Carlotta Harrison pleaded a headache, and was excused from the
operating-room and from prayers.
"I'm sorry about the vacation," Miss Gregg said kindly, "but in a day or
two I can let you off. Go out now and get a little air."
The girl managed to dissemble the triumph in her eyes.
"Thank you," she said languidly, and turned away. Then: "About the
vacation, I am not in a hurry. If Miss Simpson needs a few days to
straighten things out, I can stay on with Dr. Wilson."

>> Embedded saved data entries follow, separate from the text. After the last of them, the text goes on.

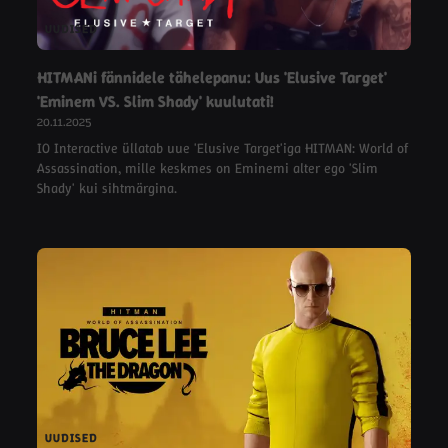
UUDISED
HITMANi fännidele tähelepanu: Uus 'Elusive Target'
'Eminem VS. Slim Shady' kuulutati!
20.11.2025
IO Interactive üllatab uue 'Elusive Target'iga HITMAN: World of
Assassination, mille keskmes on Eminemi alter ego 'Slim
Shady' kui sihtmärgina.
UUDISED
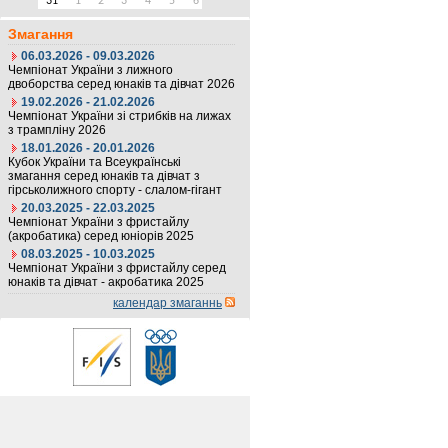
31
1
2
3
4
5
6
Змагання
06.03.2026 - 09.03.2026
Чемпіонат України з лижного
двоборства серед юнаків та дівчат 2026
19.02.2026 - 21.02.2026
Чемпіонат України зі стрибків на лижах
з трампліну 2026
18.01.2026 - 20.01.2026
Кубок України та Всеукраїнські
змагання серед юнаків та дівчат з
гірськолижного спорту - слалом-гігант
20.03.2025 - 22.03.2025
Чемпіонат України з фристайлу
(акробатика) серед юніорів 2025
08.03.2025 - 10.03.2025
Чемпіонат України з фристайлу серед
юнаків та дівчат - акробатика 2025
календар змаганнь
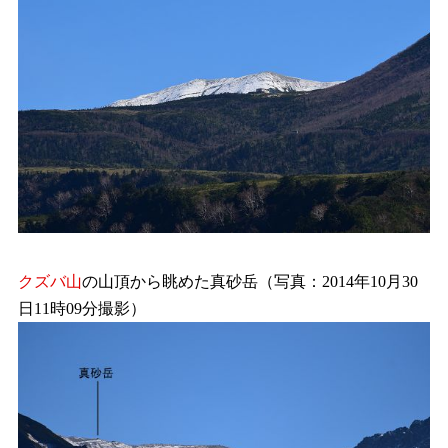
クズバ山
の山頂から眺めた真砂岳（写真：2014年10月30
日11時09分撮影）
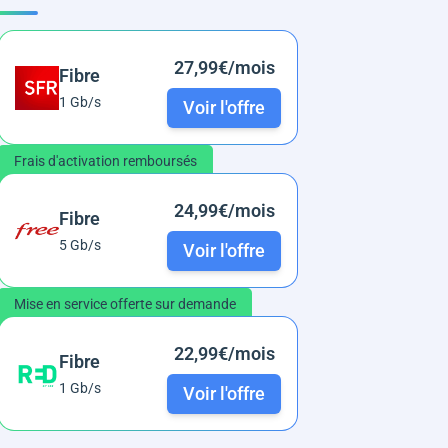
27,99€/mois
Fibre
1 Gb/s
Voir l'offre
Frais d'activation remboursés
24,99€/mois
Fibre
5 Gb/s
Voir l'offre
Mise en service offerte sur demande
22,99€/mois
Fibre
1 Gb/s
Voir l'offre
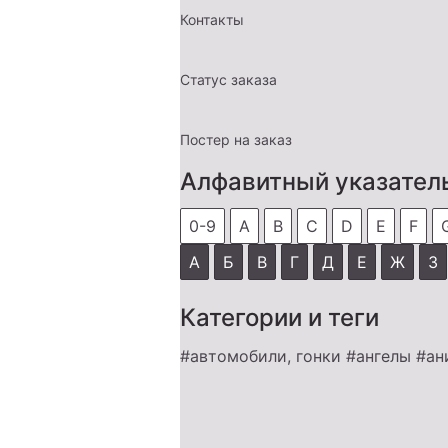
Контакты
Статус заказа
Постер на заказ
Алфавитный указател
0-9
A
B
C
D
E
F
А
Б
В
Г
Д
Е
Ж
З
Категории и теги
#автомобили, гонки
#ангелы
#ан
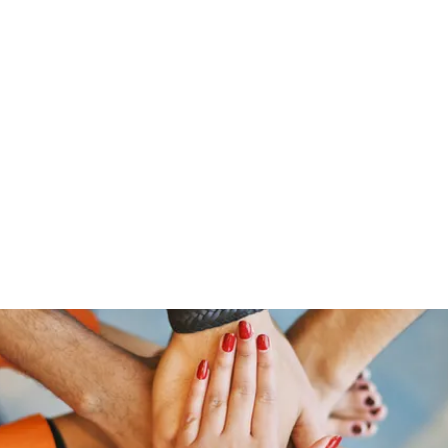
「大鷹」
源泉整腸クリニック
お問い合わせ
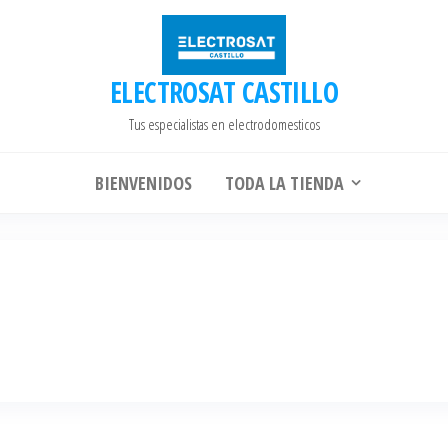
ELECTROSAT CASTILLO
Tus especialistas en electrodomesticos
BIENVENIDOS
TODA LA TIENDA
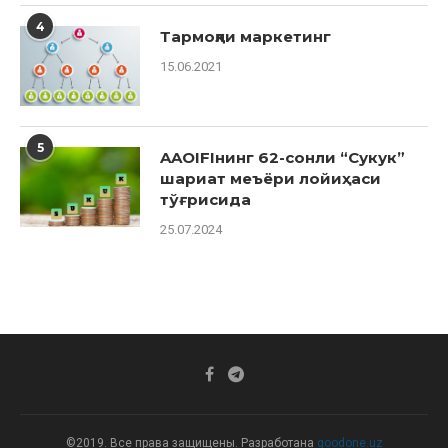
4
Тармоқли маркетинг
15.06.2021
5
AAOIFIнинг 62-сонли “Сукук”
шариат меъёри лойиҳаси
тўғрисида
25.07.2024
©2019. Все права защищены. Разработана
goodone.uz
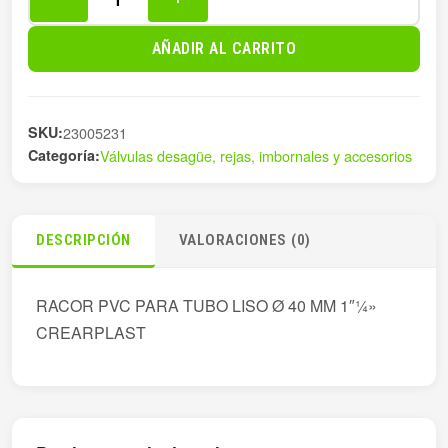
RACOR
PVC
AÑADIR AL CARRITO
PARA
TUBO
LISO
SKU:
23005231
Ø
Categoría:
Válvulas desagüe, rejas, imbornales y accesorios
40
cantidad
DESCRIPCIÓN
VALORACIONES (0)
RACOR PVC PARA TUBO LISO Ø 40 MM 1″¼»
CREARPLAST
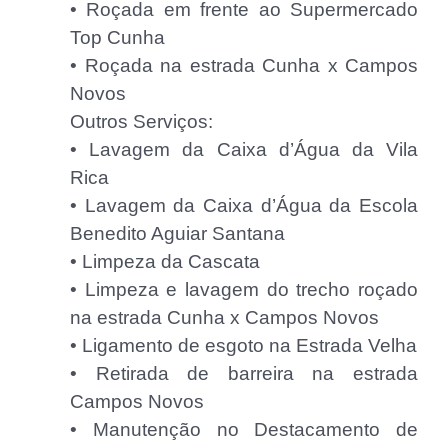
• Roçada em frente ao Supermercado
Top Cunha
• Roçada na estrada Cunha x Campos
Novos
Outros Serviços:
• Lavagem da Caixa d’Água da Vila
Rica
• Lavagem da Caixa d’Água da Escola
Benedito Aguiar Santana
• Limpeza da Cascata
• Limpeza e lavagem do trecho roçado
na estrada Cunha x Campos Novos
• Ligamento de esgoto na Estrada Velha
• Retirada de barreira na estrada
Campos Novos
• Manutenção no Destacamento de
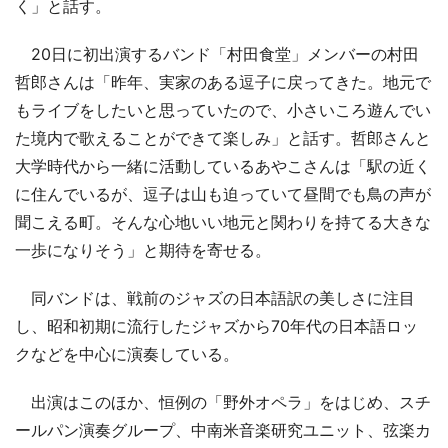
く」と話す。
20日に初出演するバンド「村田食堂」メンバーの村田
哲郎さんは「昨年、実家のある逗子に戻ってきた。地元で
もライブをしたいと思っていたので、小さいころ遊んでい
た境内で歌えることができて楽しみ」と話す。哲郎さんと
大学時代から一緒に活動しているあやこさんは「駅の近く
に住んでいるが、逗子は山も迫っていて昼間でも鳥の声が
聞こえる町。そんな心地いい地元と関わりを持てる大きな
一歩になりそう」と期待を寄せる。
同バンドは、戦前のジャズの日本語訳の美しさに注目
し、昭和初期に流行したジャズから70年代の日本語ロッ
クなどを中心に演奏している。
出演はこのほか、恒例の「野外オペラ」をはじめ、スチ
ールパン演奏グループ、中南米音楽研究ユニット、弦楽カ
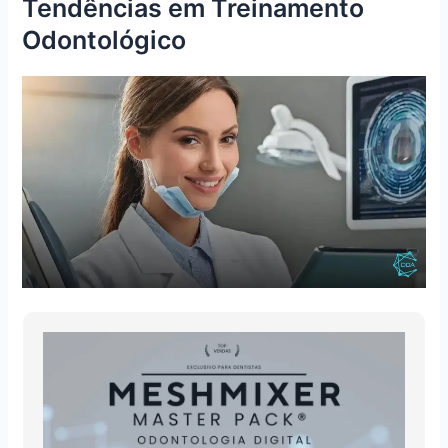
Tendências em Treinamento
Odontológico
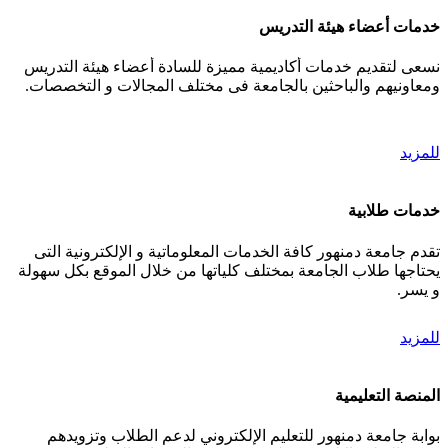
خدمات أعضاء هيئة التدريس
نسعى لتقديم خدمات أكاديمية مميزة للسادة أعضاء هيئة التدريس
ومعاونيهم والباحثين بالجامعة فى مختلف المجالات و التخصصات.
للمزيد
خدمات طلابية
تقدم جامعة دمنهور كافة الخدمات المعلوماتية و الإلكترونية التى
يحتاجها طلاب الجامعة بمختلف كلياتها من خلال الموقع بكل سهولة
و يسر.
للمزيد
المنصة التعليمية
بوابة جامعة دمنهور للتعليم الإلكتروني لدعم الطلاب وتزويدهم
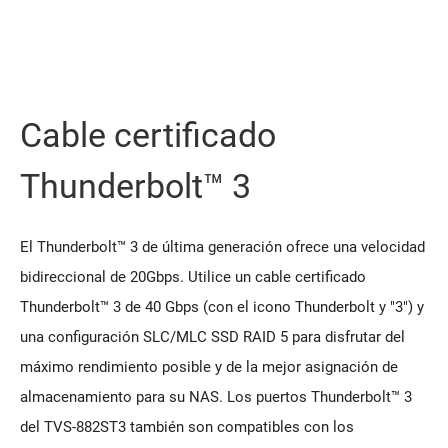
Cable certificado
Thunderbolt™ 3
El Thunderbolt™ 3 de última generación ofrece una velocidad
bidireccional de 20Gbps. Utilice un cable certificado
Thunderbolt™ 3 de 40 Gbps (con el icono Thunderbolt y "3") y
una configuración SLC/MLC SSD RAID 5 para disfrutar del
máximo rendimiento posible y de la mejor asignación de
almacenamiento para su NAS. Los puertos Thunderbolt™ 3
del TVS-882ST3 también son compatibles con los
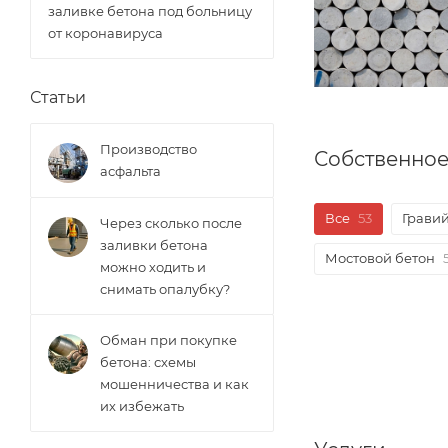
заливке бетона под больницу
от коронавируса
Статьи
Производство
Собственное
асфальта
Все
53
Грави
Через сколько после
заливки бетона
Мостовой бетон
можно ходить и
снимать опалубку?
Обман при покупке
бетона: схемы
мошенничества и как
их избежать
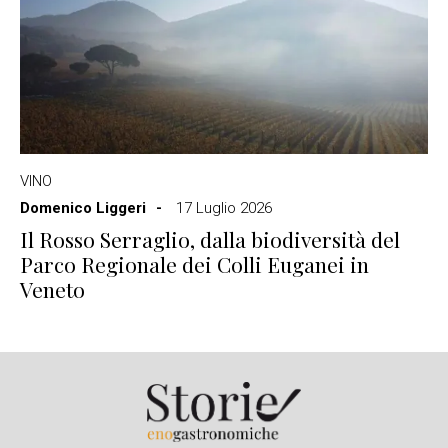
VINO
Domenico Liggeri
17 Luglio 2026
Il Rosso Serraglio, dalla biodiversità del
Parco Regionale dei Colli Euganei in
Veneto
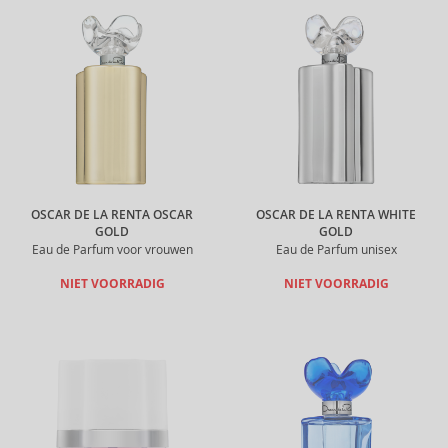
OSCAR DE LA RENTA OSCAR
OSCAR DE LA RENTA WHITE
GOLD
GOLD
Eau de Parfum voor vrouwen
Eau de Parfum unisex
NIET VOORRADIG
NIET VOORRADIG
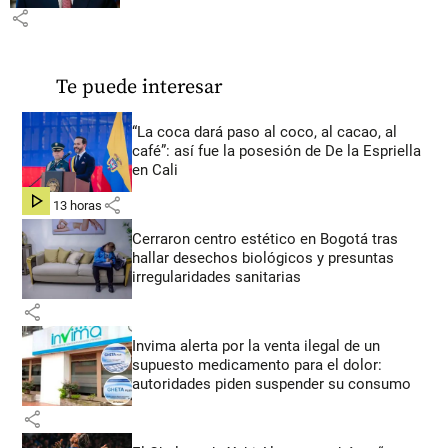
share
Te puede interesar
“La coca dará paso al coco, al cacao, al
café”: así fue la posesión de De la Espriella
en Cali
share
hace 13 horas
Cerraron centro estético en Bogotá tras
hallar desechos biológicos y presuntas
irregularidades sanitarias
share
Invima alerta por la venta ilegal de un
supuesto medicamento para el dolor:
autoridades piden suspender su consumo
share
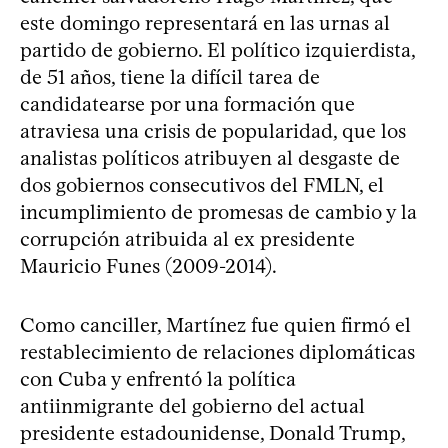
este domingo representará en las urnas al
partido de gobierno. El político izquierdista,
de 51 años, tiene la difícil tarea de
candidatearse por una formación que
atraviesa una crisis de popularidad, que los
analistas políticos atribuyen al desgaste de
dos gobiernos consecutivos del FMLN, el
incumplimiento de promesas de cambio y la
corrupción atribuida al ex presidente
Mauricio Funes (2009-2014).
Como canciller, Martínez fue quien firmó el
restablecimiento de relaciones diplomáticas
con Cuba y enfrentó la política
antiinmigrante del gobierno del actual
presidente estadounidense, Donald Trump,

Young women on the eve of a vacation were not usually so reasonable. Miss
Gregg was grateful.
"She will probably need a week. Thank you. I wish more of the girls were
as thoughtful, with the house full and operations all day and every day."
Outside the door of the anaesthetizing-room Miss Harrison's languor
vanished. She sped along corridors and up the stairs, not waiting for the
deliberate elevator. Inside of her room, she closed and bolted the door,
and, standing before her mirror, gazed long at her dark eyes and bright
hair. Then she proceeded briskly with her dressing.
Carlotta Harrison was not a child. Though she was only three years older
than Sidney, her experience of life was as of three to Sidney's one. The
product of a curious marriage,--when Tommy Harrison of Harrison's
Minstrels, touring Spain with his troupe, had met the pretty daughter of a
Spanish shopkeeper and eloped with her,--she had certain qualities of both,
a Yankee shrewdness and capacity that made her a capable nurse, complicated
by occasional outcroppings of southern Europe, furious bursts of temper,
slow and smouldering vindictiveness. A passionate creature, in reality,
smothered under hereditary Massachusetts caution.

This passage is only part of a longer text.